How to optimize single page sites for search engines

When Google and other search engines index websites, they don’t execute JavaScript. This seems to put single page sites — many of which rely on JavaScript — at a tremendous disadvantage compared to a traditional website.

Not being on Google, could easily mean the death of a business, and this daunting pitfall could tempt the uninformed to abandon single page sites altogether.

However, single page sites actually have an advantage over traditional websites in search engine optimization (SEO) because Google and others have recognized the challenge. They have created a mechanism for single page sites to not only have their dynamic pages indexed, but also optimize their pages specifically for crawlers.

In this article we’ll focus on Google, but other large search engines such as Yahoo! and Bing support the same mechanism.

 

How Google crawls a single page site

When Google indexes a traditional website, its web crawler (called a Googlebot) first scans and indexes the content of the top-level URI (for example, www.myhome.com). Once this is complete, it then it follows all of the links on that page and indexes those pages as well. It then follows the links on the subsequent pages, and so on. Eventually it indexes all the content on the site and associated domains.

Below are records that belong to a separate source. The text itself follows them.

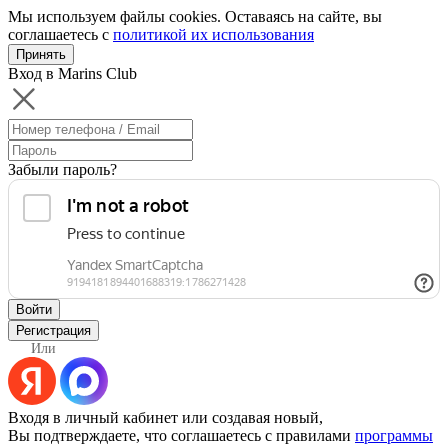
Мы используем файлы cookies. Оставаясь на сайте, вы
соглашаетесь с
политикой их использования
Принять
Вход в Marins Club
Забыли пароль?
Войти
Регистрация
Или
Входя в личный кабинет или создавая новый,
Вы подтверждаете, что соглашаетесь с правилами
программы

When the Googlebot tries to index a single page site, all it sees in the HTML is a single empty container (usually an empty div or body tag), so there’s nothing to index and no links to crawl, and it indexes the site accordingly (in the round circular “folder” on the floor next to its desk).

If that were the end of the story, it would be the end of single page sites for many web applications and sites. Fortunately, Google and other search engines have recognized the importance of single page sites and provided tools to allow developers to provide search information to the crawler that can be better than traditional websites.

 

How to make a single page site crawlable

The first key to making our single page site crawlable is to realize that our server can tell if a request is being made by a crawler or by a person using a web browser and respond accordingly. When our visitor is a person using a web browser, respond as normal, but for a crawler, return a page optimized to show the crawler exactly what we want to, in a format the crawler can easily read.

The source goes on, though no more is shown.